WORK ORDER:
In your answer, copy every entry that follows exactly.

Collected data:
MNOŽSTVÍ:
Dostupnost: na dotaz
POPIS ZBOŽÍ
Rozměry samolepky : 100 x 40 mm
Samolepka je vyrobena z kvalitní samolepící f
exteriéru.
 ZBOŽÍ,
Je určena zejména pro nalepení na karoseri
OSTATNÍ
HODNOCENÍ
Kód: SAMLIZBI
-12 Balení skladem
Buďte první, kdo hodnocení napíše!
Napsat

SOLUTION TO THIS TASK:
MNOŽSTVÍ:
Dostupnost: na dotaz
POPIS ZBOŽÍ
Rozměry samolepky : 100 x 40 mm
Samolepka je vyrobena z kvalitní samolepící f
exteriéru.
 ZBOŽÍ,
Je určena zejména pro nalepení na karoseri
OSTATNÍ
HODNOCENÍ
Kód: SAMLIZBI
-12 Balení skladem
Buďte první, kdo hodnocení napíše!
Napsat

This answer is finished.